RMD for illiquid IRA

I have a client with an large IRA that is invested in illiquid real estate loans and trust deeds. The fund is making small distributions that are insufficient to cover her annual RMD and is not allowing withdrawals. The fund is proposing an in-kind distribution of investment interest with matching 1099R to satisfy the RMD. She pays tax on the distribution even though she never actually receives any income, since the fund unable to make cash distributions. These in-kind (non-cash) distribution would then be placed in a newly established after-tax account.

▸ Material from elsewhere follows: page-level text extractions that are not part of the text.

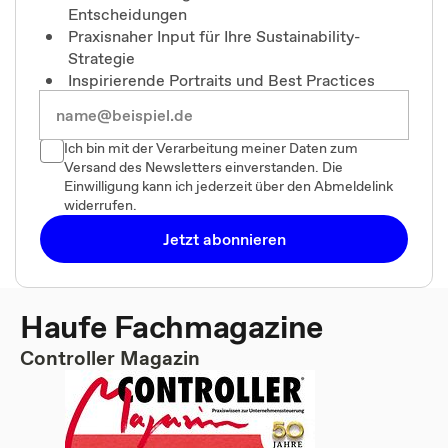
Entscheidungen
Praxisnaher Input für Ihre Sustainability-
Strategie
Inspirierende Portraits und Best Practices
Ich bin mit der Verarbeitung meiner Daten zum
Versand des Newsletters einverstanden. Die
Einwilligung kann ich jederzeit über den Abmeldelink
widerrufen.
Jetzt abonnieren
Haufe Fachmagazine
Controller Magazin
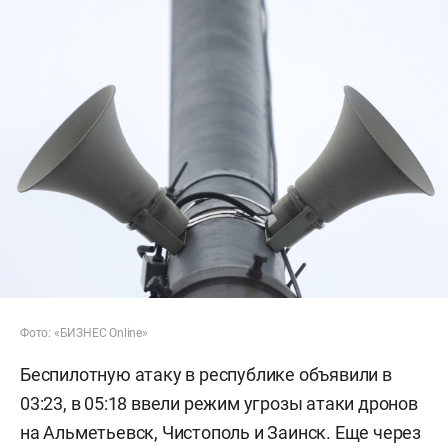
Фото: «БИЗНЕС Online»
Беспилотную атаку в республике объявили в
03:23, в 05:18 ввели режим угрозы атаки дронов
на Альметьевск, Чистополь и Заинск. Еще через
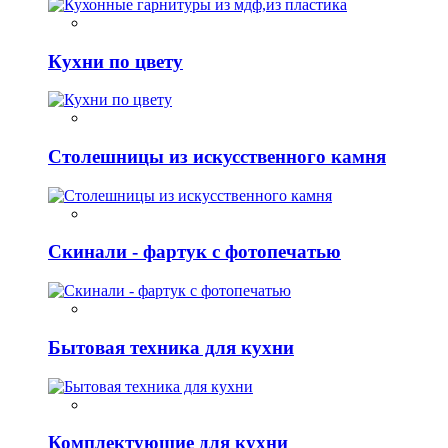
Кухни по цвету
Столешницы из искусственного камня
Скинали - фартук с фотопечатью
Бытовая техника для кухни
Комплектующие для кухни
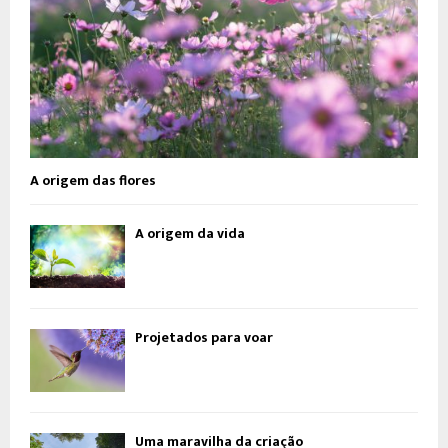
A origem das flores
A origem da vida
Projetados para voar
Uma maravilha da criação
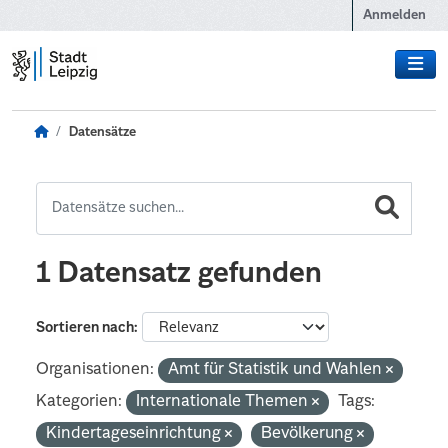
Zum Hauptinhalt wechseln
Anmelden
Datensätze
1 Datensatz gefunden
Sortieren nach
Organisationen:
Amt für Statistik und Wahlen
Kategorien:
Internationale Themen
Tags:
Kindertageseinrichtung
Bevölkerung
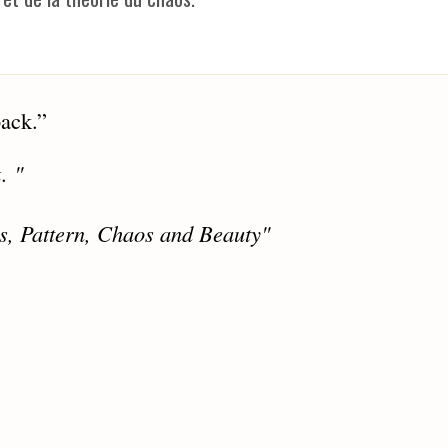
back.
”
. "
s, Pattern, Chaos and Beauty"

Is this in fact the best/only way to handle this?

Thanks.



I don’t know the best way, but it sounds like this would be OK. The large self directed IRA custodians should be familiar with RMD requirements and work with the IRA to owner to make sure there is enough liquidity in the account to meet them. I trust that some form of cash or non cash asset is actually deposited into the after tax account.

Perhaps the custodian runs into this enough to know what will work best at this point or if there are any other alternatives. Another IRA related requirement is to have an appraisal or comparative method to determine an accurate year end value for the real estate, on which the RMD calculation is done. But the transfer of assets of any type from the IRA to a taxable account will satisfy the RMD. The client will have constructive receipt of the RMD when the assets reach the taxable account.

For next year, some planning needs to be done to make sure there is enough liquidity if there is any question about the investment interest being sufficient.